I don’t care about all the possibles, the state differences, nothing. I want THEM to state the info that I may confirm. Even though I’d ask why for each item.

Did you call from the phone number they have on record? They may have caller ID and between that and your name, that gives them two pieces of ID and enough to rule out any other Blackberry they have on file.

If you want to do an experiment, wait a week or two and call back for the same records. But call from a totally unrelated phone number, one that you’re totally 100% sure you’ve never called them or put down on any form that’s at all affiliated with them or their group. Then see if they ask for more then just your name. Maybe use a friend’s cell phone.

Blackberry, you have to click on the laws contained in the box next to your state. That will show the particulars regarding the need for signed authorization etc. For example CO: A discharged patient may inspect or obtain a copy of his or her medical record after submitting a signed and dated request to the facility.

Note also, if they told you some of your personal details and asked you to confirm, and you said that was wrong, then they might want to ask some more detailed questions before sending stuff out.

In particular, if you asked them to send stuff to an address different than what is already on their records, I would hope they would balk a little at that.

Similarly, if they asked for her address (for where to send it or ‘to confirm it’) or even said "and we’re sending it to your home on 5th st in Seattle, right? Any of those, along with your name could be considered enough ID for them*.

At the very least, if the results are being mailed to the address on your file, even if some random person called and requested them, they would still get mailed to you. Yes, that person could then go and check you mail everyday, but a determined enough person could probably come up with whatever ID they needed to get the results mailed/emailed/faxed wherever they wanted them sent.
*Also, like I said earlier, they may also have her Caller ID information and matched that against her phone number on file as well.

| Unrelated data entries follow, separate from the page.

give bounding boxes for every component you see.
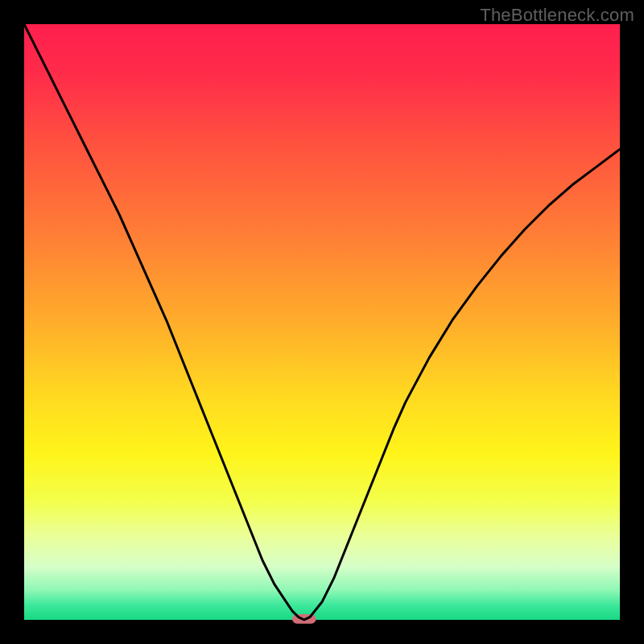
watermark-text: TheBottleneck.com [480, 5, 634, 26]
plot-background [24, 24, 620, 620]
bottleneck-chart [0, 0, 644, 644]
chart-stage: TheBottleneck.com [0, 0, 644, 644]
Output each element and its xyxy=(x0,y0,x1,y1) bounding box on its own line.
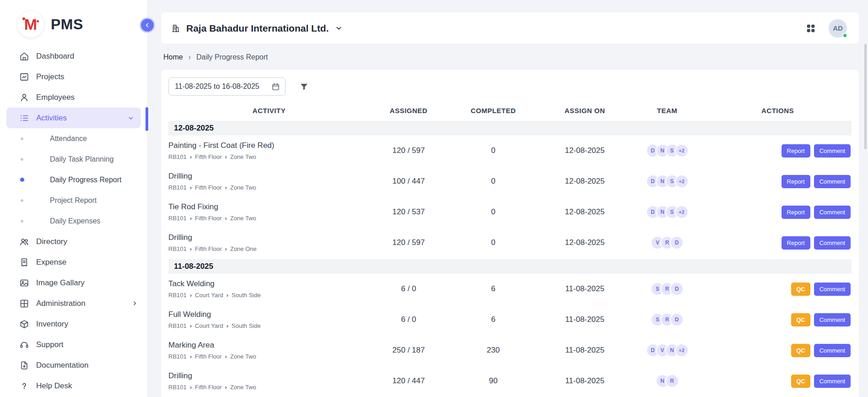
sidebar-item-expense[interactable]: Expense xyxy=(0,252,147,272)
sidebar-item-project-report[interactable]: Project Report xyxy=(0,190,147,211)
online-status-dot xyxy=(842,33,847,38)
team-avatar[interactable]: D xyxy=(671,237,683,249)
building-icon xyxy=(171,24,180,33)
chevron-separator-icon: › xyxy=(226,292,228,299)
completed-value: 230 xyxy=(447,346,539,355)
report-card: ACTIVITY ASSIGNED COMPLETED ASSIGN ON TE… xyxy=(161,70,859,397)
team-avatars: SRD xyxy=(631,314,704,326)
qc-button[interactable]: QC xyxy=(791,344,810,357)
sidebar-item-inventory[interactable]: Inventory xyxy=(0,314,147,334)
assigned-value: 120 / 537 xyxy=(370,207,447,217)
table-row: Drilling RB101›Fifth Floor›Zone One 120 … xyxy=(168,228,852,258)
report-button[interactable]: Report xyxy=(782,236,810,250)
sidebar-item-employees[interactable]: Employees xyxy=(0,87,147,108)
sidebar-item-documentation[interactable]: Documentation xyxy=(0,355,147,375)
activity-path: RB101›Fifth Floor›Zone Two xyxy=(168,153,370,161)
report-button[interactable]: Report xyxy=(782,206,810,219)
document-upload-icon xyxy=(19,360,29,370)
comment-button[interactable]: Comment xyxy=(814,283,851,296)
activity-title[interactable]: Drilling xyxy=(168,233,370,242)
sidebar-item-label: Image Gallary xyxy=(36,278,85,288)
activity-title[interactable]: Drilling xyxy=(168,371,370,381)
comment-button[interactable]: Comment xyxy=(814,206,851,219)
assigned-value: 120 / 447 xyxy=(370,376,447,386)
company-selector[interactable]: Raja Bahadur International Ltd. xyxy=(171,23,343,34)
sidebar-collapse-button[interactable] xyxy=(140,17,155,33)
activity-path: RB101›Fifth Floor›Zone Two xyxy=(168,353,370,360)
sidebar-item-attendance[interactable]: Attendance xyxy=(0,128,147,149)
person-icon xyxy=(19,92,29,103)
date-range-value[interactable] xyxy=(175,82,264,91)
sidebar-item-label: Dashboard xyxy=(36,52,74,61)
sidebar-item-daily-progress-report[interactable]: Daily Progress Report xyxy=(0,169,147,190)
sidebar-item-projects[interactable]: Projects xyxy=(0,66,147,87)
team-avatar-more[interactable]: +2 xyxy=(676,344,688,356)
qc-button[interactable]: QC xyxy=(791,313,810,326)
activity-title[interactable]: Drilling xyxy=(168,171,370,181)
comment-button[interactable]: Comment xyxy=(814,236,851,250)
date-group-header: 11-08-2025 xyxy=(168,259,852,274)
breadcrumb: Home › Daily Progress Report xyxy=(163,53,859,61)
chevron-separator-icon: › xyxy=(225,353,227,360)
chevron-separator-icon: › xyxy=(226,323,228,329)
activity-title[interactable]: Marking Area xyxy=(168,340,370,350)
chevron-separator-icon: › xyxy=(190,185,192,191)
comment-button[interactable]: Comment xyxy=(814,375,851,388)
chevron-separator-icon: › xyxy=(225,185,227,191)
filter-row xyxy=(168,77,852,96)
submenu-item-label: Daily Expenses xyxy=(50,217,100,225)
completed-value: 0 xyxy=(447,238,539,247)
comment-button[interactable]: Comment xyxy=(814,175,851,188)
activity-title[interactable]: Tie Rod Fixing xyxy=(168,202,370,212)
assign-on-value: 12-08-2025 xyxy=(539,238,631,247)
team-avatar-more[interactable]: +2 xyxy=(676,145,688,157)
column-header-completed: COMPLETED xyxy=(447,101,539,120)
column-header-assigned: ASSIGNED xyxy=(370,101,447,120)
sidebar-item-daily-task-planning[interactable]: Daily Task Planning xyxy=(0,149,147,169)
activity-title[interactable]: Painting - First Coat (Fire Red) xyxy=(168,141,370,150)
completed-value: 0 xyxy=(447,146,539,155)
table-row: Full Welding RB101›Court Yard›South Side… xyxy=(168,305,852,335)
table-row: Tack Welding RB101›Court Yard›South Side… xyxy=(168,274,852,305)
date-range-input[interactable] xyxy=(168,77,286,96)
chevron-separator-icon: › xyxy=(190,384,192,391)
report-button[interactable]: Report xyxy=(782,144,810,158)
comment-button[interactable]: Comment xyxy=(814,313,851,326)
sidebar-item-administration[interactable]: Administration xyxy=(0,293,147,314)
assign-on-value: 12-08-2025 xyxy=(539,146,631,155)
chevron-separator-icon: › xyxy=(190,353,192,360)
team-avatar[interactable]: D xyxy=(671,314,683,326)
chevron-separator-icon: › xyxy=(225,215,227,222)
activity-title[interactable]: Full Welding xyxy=(168,310,370,319)
qc-button[interactable]: QC xyxy=(791,375,810,388)
team-avatar[interactable]: D xyxy=(671,283,683,295)
team-avatar-more[interactable]: +2 xyxy=(676,175,688,187)
sidebar-item-daily-expenses[interactable]: Daily Expenses xyxy=(0,211,147,231)
sidebar-item-support[interactable]: Support xyxy=(0,334,147,355)
filter-icon[interactable] xyxy=(299,82,309,92)
comment-button[interactable]: Comment xyxy=(814,144,851,158)
sidebar-item-dashboard[interactable]: Dashboard xyxy=(0,46,147,66)
activity-title[interactable]: Tack Welding xyxy=(168,279,370,288)
table-row: Marking Area RB101›Fifth Floor›Zone Two … xyxy=(168,335,852,366)
sidebar-item-image-gallery[interactable]: Image Gallary xyxy=(0,272,147,293)
assign-on-value: 11-08-2025 xyxy=(539,284,631,294)
activity-path: RB101›Court Yard›South Side xyxy=(168,292,370,299)
breadcrumb-home[interactable]: Home xyxy=(163,53,183,61)
sidebar-item-directory[interactable]: Directory xyxy=(0,231,147,252)
active-menu-indicator xyxy=(146,107,148,131)
report-button[interactable]: Report xyxy=(782,175,810,188)
scrollbar[interactable] xyxy=(864,44,867,149)
table-row: Drilling RB101›Fifth Floor›Zone Two 100 … xyxy=(168,166,852,197)
sidebar-item-help-desk[interactable]: Help Desk xyxy=(0,375,147,396)
sidebar-item-activities[interactable]: Activities xyxy=(6,108,141,128)
team-avatar[interactable]: R xyxy=(666,375,678,387)
comment-button[interactable]: Comment xyxy=(814,344,851,357)
completed-value: 6 xyxy=(447,315,539,324)
calendar-icon[interactable] xyxy=(271,82,280,91)
user-avatar[interactable]: AD xyxy=(829,19,847,38)
qc-button[interactable]: QC xyxy=(791,283,810,296)
pms-logo-icon: M xyxy=(17,11,44,38)
apps-grid-icon[interactable] xyxy=(806,23,816,33)
team-avatar-more[interactable]: +2 xyxy=(676,206,688,218)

I’d think it was protected health information and would require a release under HIPAA if not going to another health care provider in order to coordinate care.

ETA: I’d be less concerned about stranger danger and moreso about an ex who still has a mailbox key, for example.

It’s possible that they could have seen my number on Caller ID but I almost always put my cell number down, and I called on my home phone, so probably not. I really got the feeling they would have sent it anywhere I asked without any scrutiny. Fine with me, I was actually glad I didn’t have to go pick it up in person or anything and I’m not too worried about the paparazzi getting ahold of this, but I just thought it was weird.

Yep, I got a bank account restarted, the teller had to make a call and I heard her say
“He has his passport as ID”. BUT , she never looked at my passport, actually.

Joint Commission accredits (many) hospitals and labs, and specifically requires TWO patient identifiers, and telephone number is one of them.

http://www.jointcommission.org/mobile/standards_information/jcfaqdetails.aspx?StandardsFAQId=145&StandardsFAQChapterId=77

However, I will say that labs in particular tend to be very generous with their communication. I’ve had plenty of them willing to send me results without a Release of Information on my patients, when I’m calling from my personal cell phone and ask them to send it to my FAX machine in my dining room. Makes things easy for me, but does make me shake my head for my patient’s privacy.

Pharmacies, however, are a bitch to get information from, even with all the proper forms and dotted i’s.